HPV Kaynaklı Kanserler Kadın Doğurganlığını Nasıl Etkiler?
HPV virüsü, kadınlarda rahim ağzı kanserine neden olabilir. Oluşan kanserli dokular ve lezyonlar ise gebe kalmayı veya gebeliği sürdürmeyi zorlaştırabilir. Rahim ağzı kanseri tedavisinde, rahim ağzının bir bölümü veya rahimin tamamının çıkarılması gerekebilir. Bu ise kadınlarda kısırlık oluşumuna yol açacaktır.
Kanser, günümüzdeki en ölümcül hastalıklardan biridir. Bu hastalığın tedavisi için kanserli dokuların vücut dışına çıkarılması, bunun ardından ise kemoterapi ve radyoterapi gibi tedavi yöntemleri uygulanır. Bu yöntemlerin kısırlık da dahil olmak üzere çok sayıda yan etkisi vardır. Ancak tedavilerde esas olan kanserin tedavisidir ve bunun için diğer etkiler göz ardı edilir.
HPV ve Aşısı Kısırlık Yapar Mı?
HPV, çok ciddi bir virüstür ve kanser dahil ciddi hastalıklara yol açabilir. HPV aşısı, bu virüsten korunmanın en etkili yoludur. Ancak geçmişte bu aşının kısırlığa neden olduğu yönünde bazı görüşler ve inanışlar vardı. Günümüzde ise yapılan bilimsel çalışmalarla, ilgili görüş ve inanışlar çürütülmüştür.
Aşı, kanserli hücrelerin oluşumunu engeller ve böylece doğurganlığın azalmasına izin vermez.

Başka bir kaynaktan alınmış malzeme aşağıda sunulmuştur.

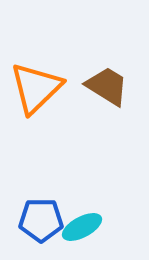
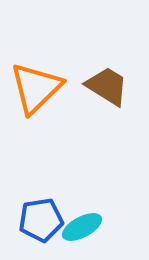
blue pentagon: rotated 9 degrees counterclockwise
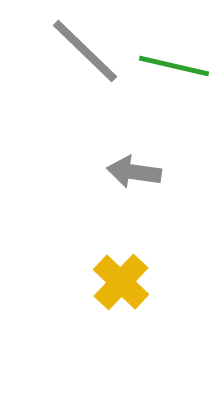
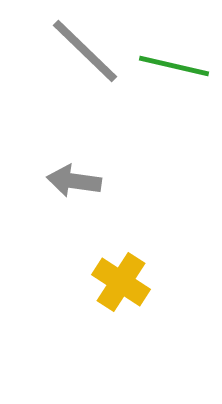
gray arrow: moved 60 px left, 9 px down
yellow cross: rotated 10 degrees counterclockwise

Yani geçmişteki yanlış inanışın tam tersi yönde etki gösterir.
Aşının haricinde bu virüsten en iyi korunma yolu, cinsel ilişki sırasında korunmaktır. Böylece riskler büyük ölçüde ortadan kaldırılır ve virüs kaynaklı doğurganlık sorunlarının hiçbiri yaşanmaz.